There are 14 operational airports in Poland, with an additional dormant one in Radom. Many of the smaller ones mainly serve Poles travelling to the UK and the Nordics for work.

Even before the pandemic, many of these had struggled. Losses for airports in 2019 amounted to 8 million zloty (€1.8 million) for Bydgoszcz in northwestern Poland, 29 million zloty (€6.5 million) for Łódź, and 27 million zloty (€6 million) for Lublin, reports Polityka.

Many of these facilities are “political projects” supported by local governments, which see them as a mark of “dignity” for their region, rather than business ventures, says Sipiński.

For example, since opening in 2012, Lublin airport has already recorded a dip in passenger numbers and the withdrawal of Wizz Air last year after train and highway connections with Warsaw improved. “It’s not about whether an airport is needed, or will make money, but whether Lublin deserves an airport,” says Sipiński.

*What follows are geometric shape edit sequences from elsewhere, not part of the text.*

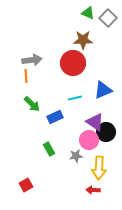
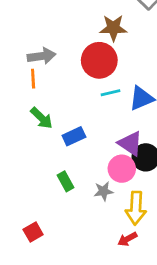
cyan line: (75, 98) -> (111, 93), moved
red arrow: (93, 190) -> (127, 239), turned -32

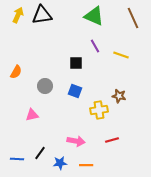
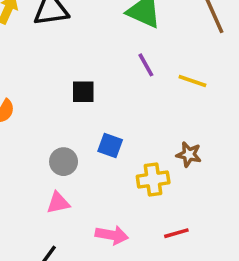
black square: (76, 63) -> (83, 92), moved
gray circle: (45, 86) -> (64, 162), moved
pink triangle: (32, 115) -> (58, 203), moved

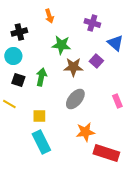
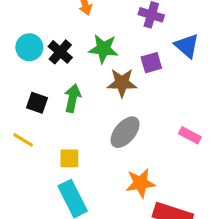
black cross: (19, 32) -> (60, 52), moved, turned -35
cyan circle: (13, 56) -> (29, 47), moved
purple square: (96, 61) -> (151, 63), moved, turned 32
pink rectangle: (117, 101) -> (190, 135), turned -40

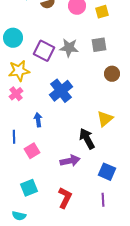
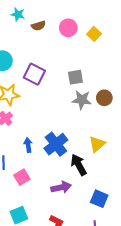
yellow square: (102, 12) -> (94, 34), turned -32
gray square: (99, 45) -> (75, 77), moved
gray star: (69, 48) -> (82, 100), moved
blue cross: (61, 91) -> (56, 144), moved

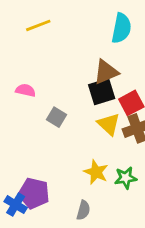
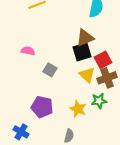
green star: (126, 178) -> (99, 101), moved
purple pentagon: (34, 193) -> (42, 107), moved

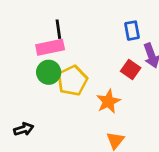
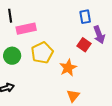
black line: (58, 29) -> (10, 16), moved
green circle: (49, 72) -> (12, 56), moved

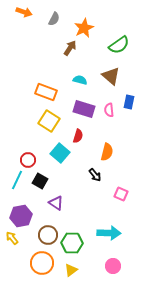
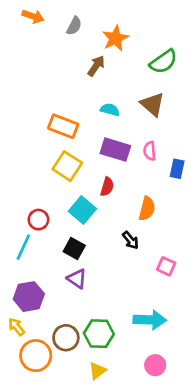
blue rectangle: (129, 102) -> (177, 169), moved
black square: (40, 181) -> (74, 248), moved
brown circle: (48, 235) -> (66, 338), moved
orange circle: (42, 263) -> (36, 356), moved

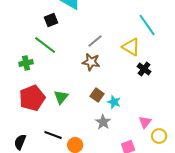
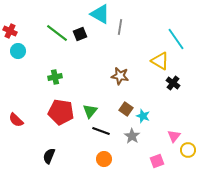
gray line: (95, 41) -> (120, 27), moved, turned -42
green line: (45, 45) -> (57, 33), moved
red pentagon: (32, 98) -> (61, 112), turned 30
black line: (53, 135) -> (101, 131), moved

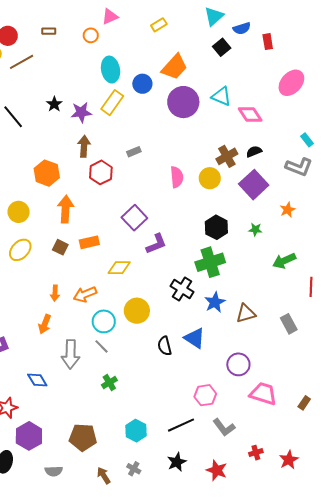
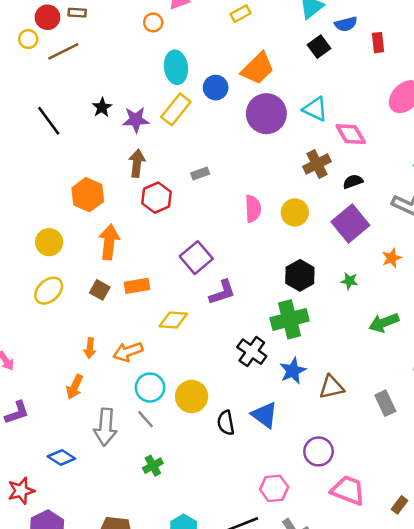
brown rectangle: (49, 31) -> (77, 13), moved
brown cross: (227, 156) -> (317, 164), moved
yellow circle: (137, 311) -> (192, 396), moved
blue diamond: (37, 380) -> (61, 457), turned -30

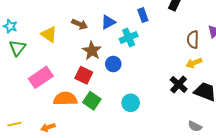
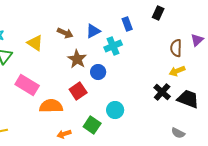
red square: (84, 75) -> (78, 91), moved, turned 30
pink rectangle: (41, 77) -> (27, 85), turned 65
green square: (92, 101) -> (92, 125), moved
orange arrow: (48, 127) -> (64, 134), moved

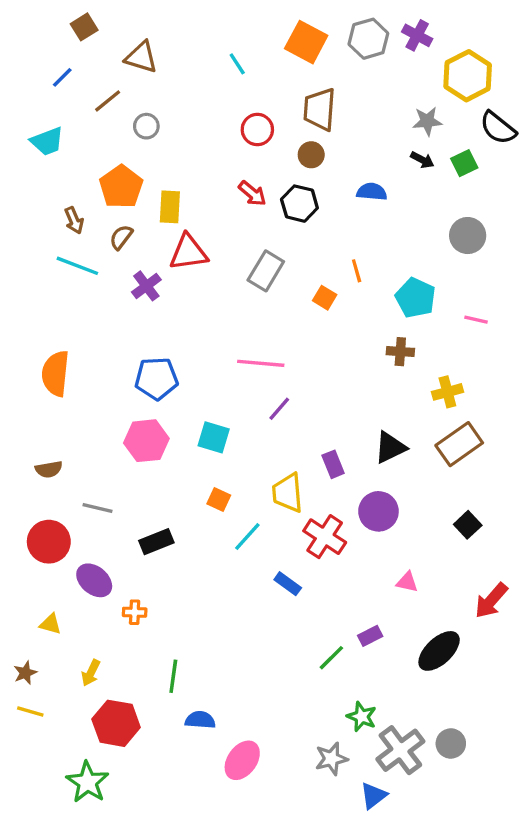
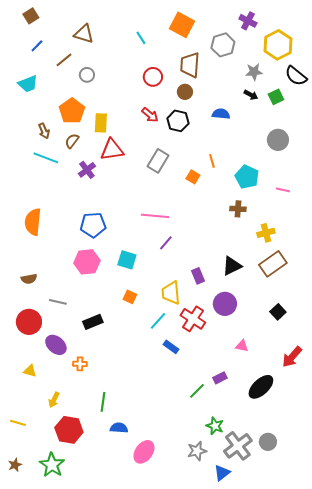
brown square: (84, 27) -> (31, 16), moved
gray hexagon: (368, 39) -> (223, 45), moved
cyan line: (247, 537) -> (158, 321), moved
brown star: (25, 673) -> (15, 465), moved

The pandemic has made the situation for some local airports even more untenable. Meanwhile, the national government has dragged its feet in providing a relief package of 142 million zloty (€32 million) to smaller airports, pointing to delayed talks with the EU. It is unclear how much of the funding will eventually trickle down, and when.

“We have a few regional airports which would have had large problems even without the pandemic”, said Marcin Horała, the deputy minister for infrastructure, charged with overseeing the CPK project, in September. As they struggle, though, the government already has its mind on higher things.